Envision is a strongly typed language. It means that all vectors are associated with one of the types available in Envision. There are only 4 types available in Envision: text, number, date and boolean, and these types are typically inferred directly from the script itself. However, it is possible to specify the type expectations with:
read "a.csv" as A[*] with
  "Foo" as X : text
  Y : number
  Z : date
Then, going back to the sample dataset, if we write:
// these three lines are standard
// and may be from now on omitted
read "/sample/Lokad_Items.tsv"
read "/sample/Lokad_Orders.tsv" as Orders
read "/sample/Lokad_PurchaseOrders.tsv" as PO

Quantity = sum(Orders.Quantity)
then, the vector Orders.Quantity is implicitly typed as a number because only numbers are eligible to be summed. As a result, this means that when Envision parses the Lokad_Orders.tsv file, it expects the column Quantity to contain tokens that can be successfully parsed as numbers. If we were to try writing:
Nonsense = sum(Orders.Client)
In this case, Envision would try to parse the Client column of the Lokad_Orders.tsv file with numbers, and the process would fail, because this column contains client identifiers that are not numbers. In addition to the type inference mechanism, Envision also provides a syntax to explicitly specify the type to be expected for every column of every table. For example, the sample dataset can be explicitly typed using the following statements:
expect Supplier : text
expect Orders.NetAmount : number
expect PO.ArrivalDate : date
The syntax simply goes as follows - expect MyTable.MyColumn : type, where type is one of the four eligible types: text, number, date or boolean. The most widely used type assertion is the date type, because based on arithmetic operations and typing inference alone, it is not always possible to correctly infer that a column is expected to be a date.

Parsing options

The Envision's file parser is very tolerant, however, there are some situations where the parser needs a bit of help. The skip option can be used to tell parser to skip the N first lines of the flat file. The syntax is as follow:
read "/foo/bar*.csv" skip:2 as MyTable with
  "Foo1" as Id
  "Foo2" as Date
In the example above, the parser skips the first two lines of the flat file and expects the column headers to be found on the third line. The skip option is optional, with skip:0 being the default behavior. This option is intended to cope with systems which introduces meta-data at the very beginning of their flat file extractions.

Unsafe read

By default, Envision's file parser is strict: if a value is expected to be a date or a number, and if this value cannot be successfully parsed as such, the read statement will fail with an error. As a rule of thumb, when Envision encounters parsing errors, the best option consists of investigating why the file is corrupted in the first place. In fact, as Envision is capable of recognizing many formats of dates and numbers, the chances are that if Envision fails, data is likely to be corrupted. Data corruption can lead to all sort of errors. When Envision fails, more often than not, this is merely the visible sign of a problem that happened earlier.

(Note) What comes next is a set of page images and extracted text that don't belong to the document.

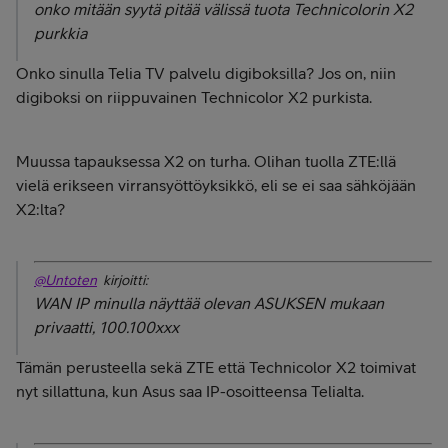
onko mitään syytä pitää välissä tuota Technicolorin X2
purkkia
Onko sinulla Telia TV palvelu digiboksilla? Jos on, niin
digiboksi on riippuvainen Technicolor X2 purkista.
Muussa tapauksessa X2 on turha. Olihan tuolla ZTE:llä
vielä erikseen virransyöttöyksikkö, eli se ei saa sähköjään
X2:lta?
@Untoten
kirjoitti:
WAN IP minulla näyttää olevan ASUKSEN mukaan
privaatti, 100.100xxx
Tämän perusteella sekä ZTE että Technicolor X2 toimivat
nyt sillattuna, kun Asus saa IP-osoitteensa Telialta.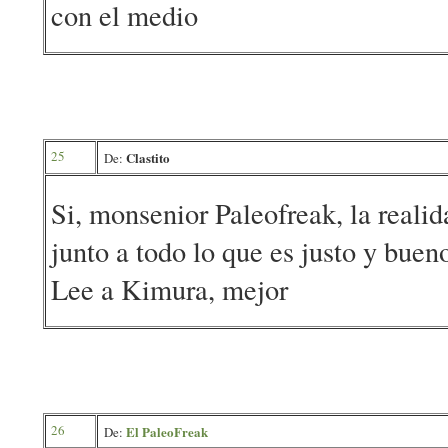
con el medio
25
Clastito
De:
Si, monsenior Paleofreak, la reali
junto a todo lo que es justo y 
Lee a Kimura, mejor
26
El PaleoFreak
De: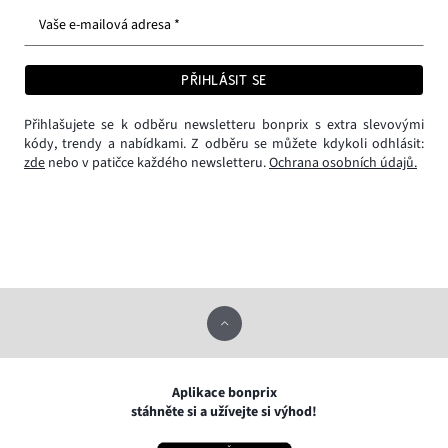
Vaše e-mailová adresa *
PŘIHLÁSIT SE
Přihlašujete se k odběru newsletteru bonprix s extra slevovými
kódy, trendy a nabídkami. Z odběru se můžete kdykoli odhlásit:
zde
nebo v patičce každého newsletteru.
Ochrana osobních údajů.
Aplikace bonprix
stáhněte si a užívejte si výhod!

However, with large datasets, minor data corruptions become much more difficult to avoid. In particular, when corrupted data also happens to be old, fixing the data corruption might not even be worth the effort. Consequently, for these specific situations, Envision supports an unsafe read mode, as illustrated by the syntax below:
read "/foo/orders.tsv" unsafe with
  "My Id" as Id
  "My Date" as Date
When unsafe is used, Envision treats the parsing issues as warnings rather than errors. This option allows calculations to go ahead even if values or lines have been discarded by the parser because they could not be read.